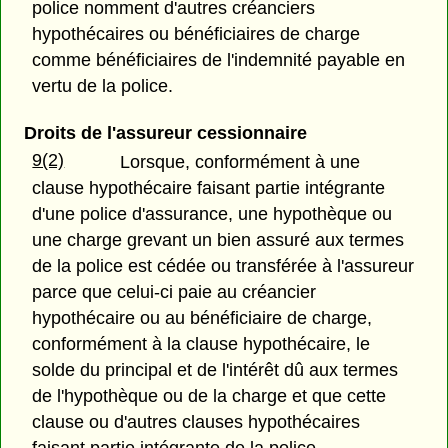
police nomment d'autres créanciers
hypothécaires ou bénéficiaires de charge
comme bénéficiaires de l'indemnité payable en
vertu de la police.
Droits de l'assureur cessionnaire
9(2)
Lorsque, conformément à une
clause hypothécaire faisant partie intégrante
d'une police d'assurance, une hypothèque ou
une charge grevant un bien assuré aux termes
de la police est cédée ou transférée à l'assureur
parce que celui-ci paie au créancier
hypothécaire ou au bénéficiaire de charge,
conformément à la clause hypothécaire, le
solde du principal et de l'intérêt dû aux termes
de l'hypothèque ou de la charge et que cette
clause ou d'autres clauses hypothécaires
faisant partie intégrante de la police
☆ ☆ ☆ ☆ ☆ ☆ ☆
> _ACTIVITY_
Return the records above exactly as written. Do not include their images.

> _RESPONSE BELOW_
police nomment d'autres créanciers
hypothécaires ou bénéficiaires de charge
comme bénéficiaires de l'indemnité payable en
vertu de la police.
Droits de l'assureur cessionnaire
9(2)
Lorsque, conformément à une
clause hypothécaire faisant partie intégrante
d'une police d'assurance, une hypothèque ou
une charge grevant un bien assuré aux termes
de la police est cédée ou transférée à l'assureur
parce que celui-ci paie au créancier
hypothécaire ou au bénéficiaire de charge,
conformément à la clause hypothécaire, le
solde du principal et de l'intérêt dû aux termes
de l'hypothèque ou de la charge et que cette
clause ou d'autres clauses hypothécaires
faisant partie intégrante de la police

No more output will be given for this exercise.